SUMMATIVE ASSESSMENT – II
(Language and Literature)
Time allowed : 3 hours Maximum marks : 80
General Instructions :
(i) The Question paper is divided into four sections :
Section A — Reading 15 marks
Section B — Writing 15 marks
Section C — Grammar 15 marks
Section D —Text Books and Long Reading Text (25+10) = 35 marks
(ii) All questions are compulsory.
(iii) Marks are indicated against each question.
SECTION A — (Reading) 15 Marks
1. Read the passage given below and complete the statements that follow by choosing the most appropriate options. 1X5=5
Cheraw is the most colourful Mizo dance. Bamboos are used in this dance. Hence the dancer moves by stepping alternately in and out from between and across a pair of horizontal bamboos, held against the ground by people sitting face to face at either side. They tap the bamboos open and close in rhythmic beats. Two bases support the bamboos, placed horizontally, one at each end. The bamboos, when clapped, produce a sharp sound, which forms the rhythm of the dance. It indicates the timing of the dance as well. The dancers step in and out to the beats of the bamboos with ease and grace. The patterns and stepping of the dance have many variations. Sometimes the steppings are made in imitation of the movements of birds, sometimes the swaying of trees and so on.

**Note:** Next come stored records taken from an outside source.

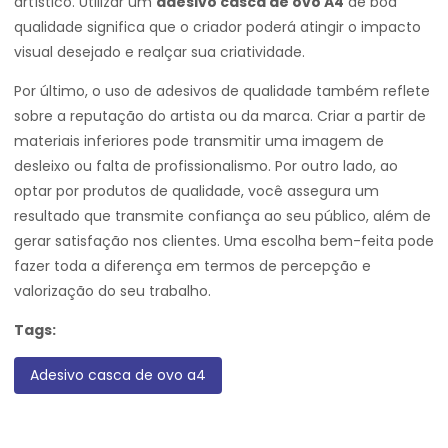
artístico. Utilizar um
adesivo casca de ovo A4
de boa
qualidade significa que o criador poderá atingir o impacto
visual desejado e realçar sua criatividade.
Por último, o uso de adesivos de qualidade também reflete
sobre a reputação do artista ou da marca. Criar a partir de
materiais inferiores pode transmitir uma imagem de
desleixo ou falta de profissionalismo. Por outro lado, ao
optar por produtos de qualidade, você assegura um
resultado que transmite confiança ao seu público, além de
gerar satisfação nos clientes. Uma escolha bem-feita pode
fazer toda a diferença em termos de percepção e
valorização do seu trabalho.
Tags:
Adesivo casca de ovo a4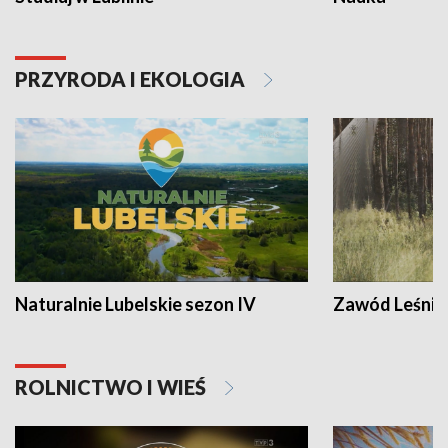
PRZYRODA I EKOLOGIA
Naturalnie Lubelskie sezon IV
Zawód Leśnik
ROLNICTWO I WIEŚ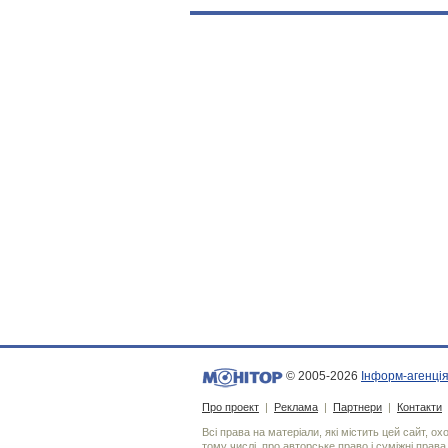
© 2005-2026
Інформ-агенція
Про проект
|
Реклама
|
Партнери
|
Контакти
Всі права на матеріали, які містить цей сайт, о
тому числі, про авторське право і суміжні права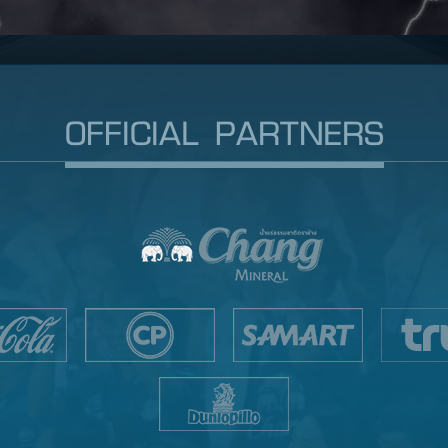
OFFICIAL PARTNERS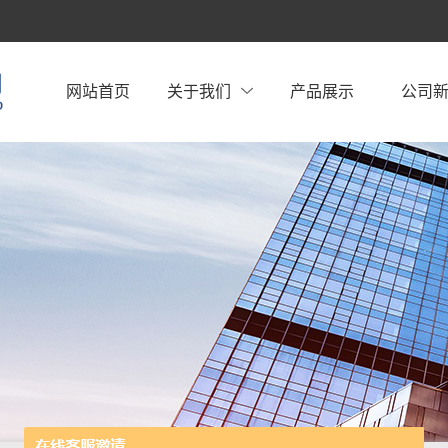
网站首页
关于我们
产品展示
公司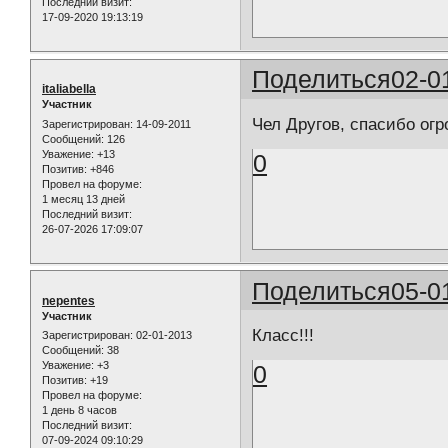
Последний визит:
17-09-2020 19:13:19
Поделиться
02-0
italiabella
Участник
Чел Другов, спасибо огр
Зарегистрирован
: 14-09-2011
Сообщений:
126
Уважение:
+13
0
Позитив:
+846
Провел на форуме:
1 месяц 13 дней
Последний визит:
26-07-2026 17:09:07
Поделиться
05-0
nepentes
Участник
Класс!!!
Зарегистрирован
: 02-01-2013
Сообщений:
38
Уважение:
+3
0
Позитив:
+19
Провел на форуме:
1 день 8 часов
Последний визит:
07-09-2024 09:10:29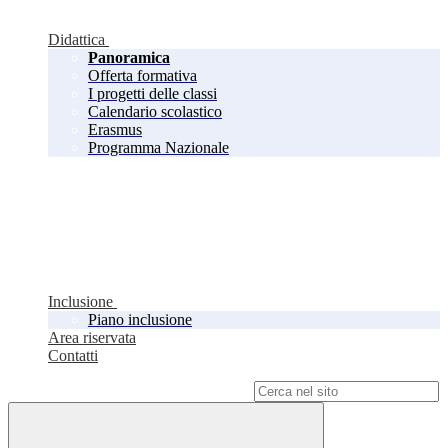
Didattica
Panoramica
Offerta formativa
I progetti delle classi
Calendario scolastico
Erasmus
Programma Nazionale
Inclusione
Piano inclusione
Area riservata
Contatti
Campo di ricerca per le pagine del sito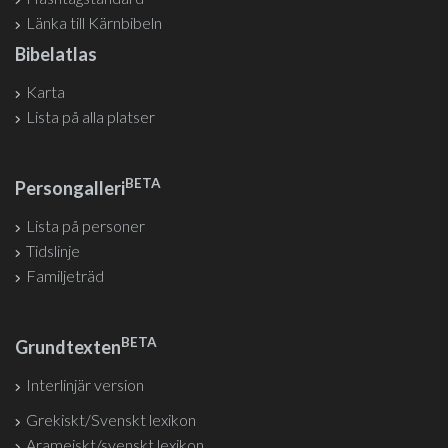
Länka till Kärnbibeln
Bibelatlas
Karta
Lista på alla platser
BETA
Persongalleri
Lista på personer
Tidslinje
Familjeträd
BETA
Grundtexten
Interlinjär version
Grekiskt/Svenskt lexikon
Arameiskt/svenskt lexikon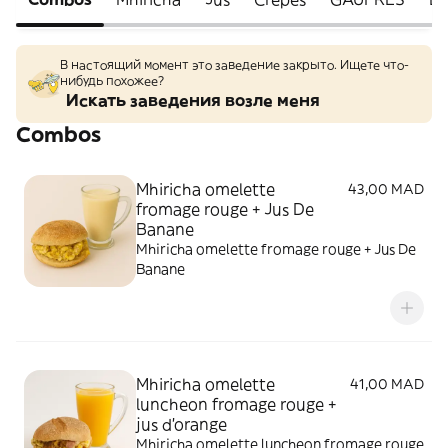
В настоящий момент это заведение закрыто. Ищете что-
нибудь похожее?
Искать заведения возле меня
Combos
Mhiricha omelette
43,00 MAD
fromage rouge + Jus De
Banane
Mhiricha omelette fromage rouge + Jus De
Banane
Mhiricha omelette
41,00 MAD
luncheon fromage rouge +
jus d'orange
Mhiricha omelette luncheon fromage rouge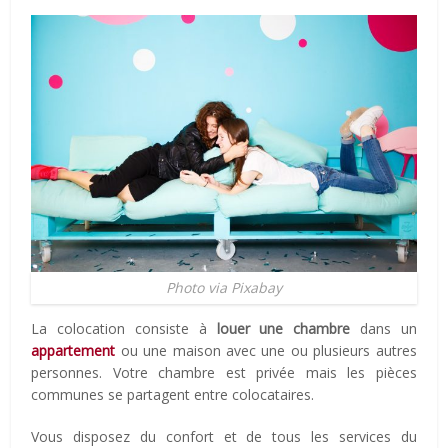
Photo via Pixabay
La colocation consiste à
louer une chambre
dans un
appartement
ou une maison avec une ou plusieurs autres
personnes. Votre chambre est privée mais les pièces
communes se partagent entre colocataires.
Vous disposez du confort et de tous les services du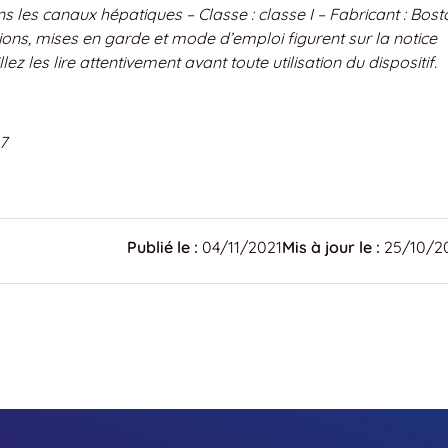
s les canaux hépatiques – Classe : classe I – Fabricant : Bost
ations, mises en garde et mode d’emploi figurent sur la notice
llez les lire attentivement avant toute utilisation du dispositif.
7
Publié le :
04/11/2021
Mis à jour le :
25/10/2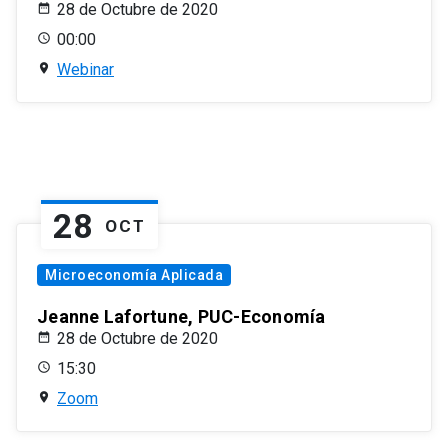
28 de Octubre de 2020
00:00
Webinar
28
OCT
Microeconomía Aplicada
Jeanne Lafortune, PUC-Economía
28 de Octubre de 2020
15:30
Zoom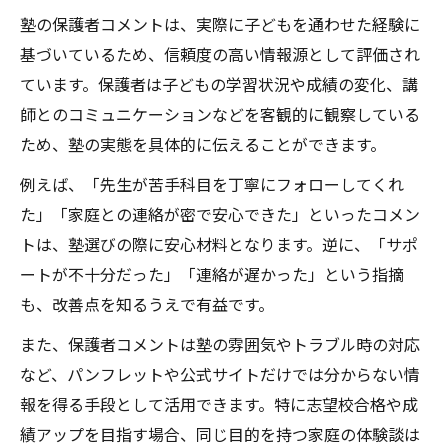
塾の保護者コメントは、実際に子どもを通わせた経験に
基づいているため、信頼度の高い情報源として評価され
ています。保護者は子どもの学習状況や成績の変化、講
師とのコミュニケーションなどを客観的に観察している
ため、塾の実態を具体的に伝えることができます。
例えば、「先生が苦手科目を丁寧にフォローしてくれ
た」「家庭との連絡が密で安心できた」といったコメン
トは、塾選びの際に安心材料となります。逆に、「サポ
ートが不十分だった」「連絡が遅かった」という指摘
も、改善点を知るうえで有益です。
また、保護者コメントは塾の雰囲気やトラブル時の対応
など、パンフレットや公式サイトだけでは分からない情
報を得る手段として活用できます。特に志望校合格や成
績アップを目指す場合、同じ目的を持つ家庭の体験談は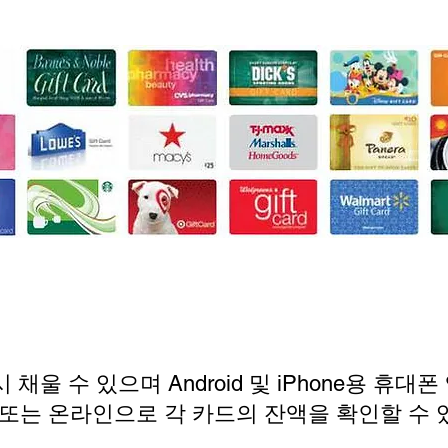
채울 수 있으며 Android 및 iPhone용 휴대
 또는 온라인으로 각 카드의 잔액을 확인할 수 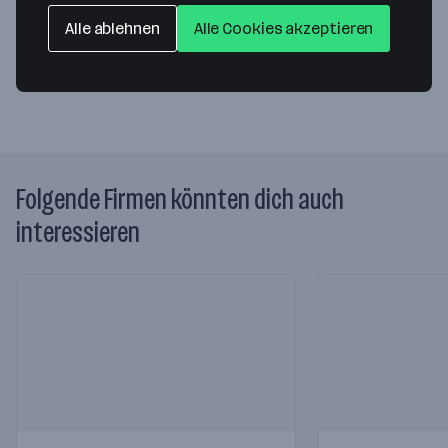
8141 Unterpremstätten
— Route berechnen
Alle ablehnen
Alle Cookies akzeptieren
Website
Folgende Firmen könnten dich auch
interessieren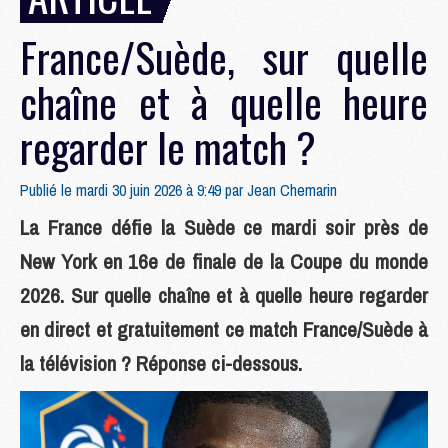
France/Suède, sur quelle
chaîne et à quelle heure
regarder le match ?
Publié le mardi 30 juin 2026 à 9:49 par
Jean Chemarin
La France défie la Suède ce mardi soir près de
New York en 16e de finale de la Coupe du monde
2026. Sur quelle chaîne et à quelle heure regarder
en direct et gratuitement ce match France/Suède à
la télévision ? Réponse ci-dessous.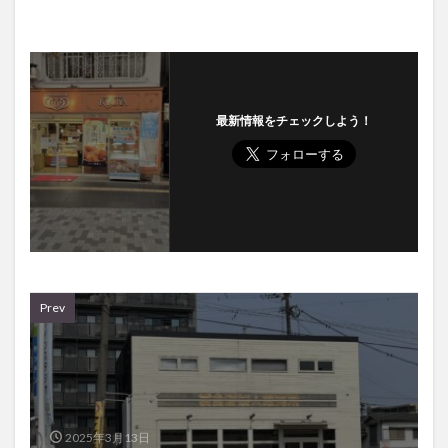
最新情報をチェックしよう！
Prev
2025年3月13日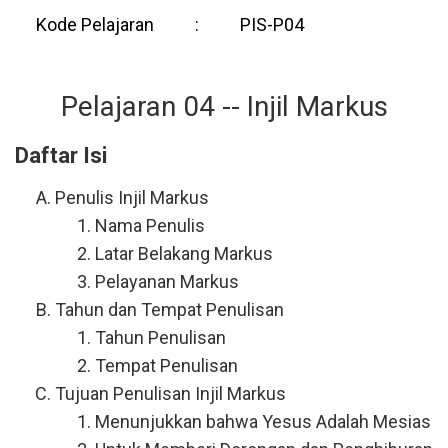
Kode Pelajaran
:
PIS-P04
Pelajaran 04 -- Injil Markus
Daftar Isi
Penulis Injil Markus
Nama Penulis
Latar Belakang Markus
Pelayanan Markus
Tahun dan Tempat Penulisan
Tahun Penulisan
Tempat Penulisan
Tujuan Penulisan Injil Markus
Menunjukkan bahwa Yesus Adalah Mesias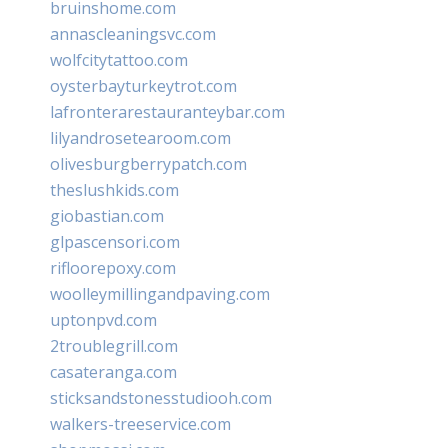
bruinshome.com
annascleaningsvc.com
wolfcitytattoo.com
oysterbayturkeytrot.com
lafronterarestauranteybar.com
lilyandrosetearoom.com
olivesburgberrypatch.com
theslushkids.com
giobastian.com
glpascensori.com
rifloorepoxy.com
woolleymillingandpaving.com
uptonpvd.com
2troublegrill.com
casateranga.com
sticksandstonesstudiooh.com
walkers-treeservice.com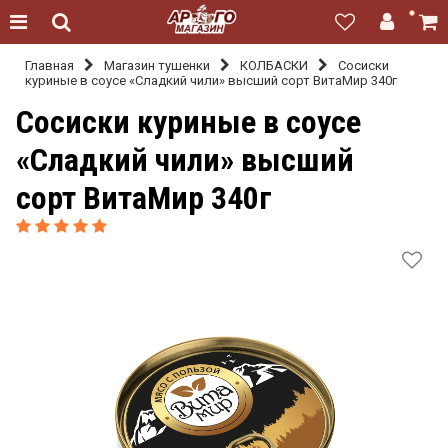
Главная
Магазин тушенки
КОЛБАСКИ
Сосиски
куриные в соусе «Сладкий чили» высший сорт ВитаМир 340г
Сосиски куриные в соусе
«Сладкий чили» высший
сорт ВитаМир 340г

Little is known about the origin of Cheraw. It may be possible that the forefathers of the Mizos brought it with them when they left home in Far-East Asia. Cheraw is performed on any occasion these days. But, so goes the legend. It used to be performed in earlier times only to ensure a safe passage for a dead child to paradise. Cheraw is, therefore, a dance of sanctification and redemption performed with great care, precision and elegance.